Data shown
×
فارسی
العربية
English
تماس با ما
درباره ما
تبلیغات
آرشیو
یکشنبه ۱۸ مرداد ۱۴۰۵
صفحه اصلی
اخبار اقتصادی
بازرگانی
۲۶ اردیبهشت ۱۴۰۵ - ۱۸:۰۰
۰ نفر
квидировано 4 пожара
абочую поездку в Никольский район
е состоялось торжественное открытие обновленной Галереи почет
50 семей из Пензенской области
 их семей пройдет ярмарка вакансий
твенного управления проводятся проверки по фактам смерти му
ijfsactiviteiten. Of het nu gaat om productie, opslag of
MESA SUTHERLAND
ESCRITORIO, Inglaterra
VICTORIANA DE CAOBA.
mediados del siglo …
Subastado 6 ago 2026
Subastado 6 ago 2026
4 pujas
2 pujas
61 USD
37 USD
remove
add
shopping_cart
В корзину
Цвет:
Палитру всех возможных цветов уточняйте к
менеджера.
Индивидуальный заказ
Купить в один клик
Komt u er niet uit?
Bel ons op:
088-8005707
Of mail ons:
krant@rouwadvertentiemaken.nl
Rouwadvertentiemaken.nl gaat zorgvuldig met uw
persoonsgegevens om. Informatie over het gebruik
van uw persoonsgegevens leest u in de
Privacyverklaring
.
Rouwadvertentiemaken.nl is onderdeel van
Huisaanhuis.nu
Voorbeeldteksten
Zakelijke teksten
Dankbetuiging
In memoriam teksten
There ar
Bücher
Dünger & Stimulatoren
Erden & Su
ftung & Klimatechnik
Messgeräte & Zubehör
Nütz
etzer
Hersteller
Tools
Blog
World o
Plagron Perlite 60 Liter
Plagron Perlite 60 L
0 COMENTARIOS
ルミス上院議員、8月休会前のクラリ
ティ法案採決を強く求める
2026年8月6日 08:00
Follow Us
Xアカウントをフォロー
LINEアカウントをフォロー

What the task requires
Would you reproduce the whole listing exactly as it stands?

Written reply
×
فارسی
العربية
English
تماس با ما
درباره ما
تبلیغات
آرشیو
یکشنبه ۱۸ مرداد ۱۴۰۵
صفحه اصلی
اخبار اقتصادی
بازرگانی
۲۶ اردیبهشت ۱۴۰۵ - ۱۸:۰۰
۰ نفر
квидировано 4 пожара
абочую поездку в Никольский район
е состоялось торжественное открытие обновленной Галереи почет
50 семей из Пензенской области
 их семей пройдет ярмарка вакансий
твенного управления проводятся проверки по фактам смерти му
ijfsactiviteiten. Of het nu gaat om productie, opslag of
MESA SUTHERLAND
ESCRITORIO, Inglaterra
VICTORIANA DE CAOBA.
mediados del siglo …
Subastado 6 ago 2026
Subastado 6 ago 2026
4 pujas
2 pujas
61 USD
37 USD
remove
add
shopping_cart
В корзину
Цвет:
Палитру всех возможных цветов уточняйте к
менеджера.
Индивидуальный заказ
Купить в один клик
Komt u er niet uit?
Bel ons op:
088-8005707
Of mail ons:
krant@rouwadvertentiemaken.nl
Rouwadvertentiemaken.nl gaat zorgvuldig met uw
persoonsgegevens om. Informatie over het gebruik
van uw persoonsgegevens leest u in de
Privacyverklaring
.
Rouwadvertentiemaken.nl is onderdeel van
Huisaanhuis.nu
Voorbeeldteksten
Zakelijke teksten
Dankbetuiging
In memoriam teksten
There ar
Bücher
Dünger & Stimulatoren
Erden & Su
ftung & Klimatechnik
Messgeräte & Zubehör
Nütz
etzer
Hersteller
Tools
Blog
World o
Plagron Perlite 60 Liter
Plagron Perlite 60 L
0 COMENTARIOS
ルミス上院議員、8月休会前のクラリ
ティ法案採決を強く求める
2026年8月6日 08:00
Follow Us
Xアカウントをフォロー
LINEアカウントをフォロー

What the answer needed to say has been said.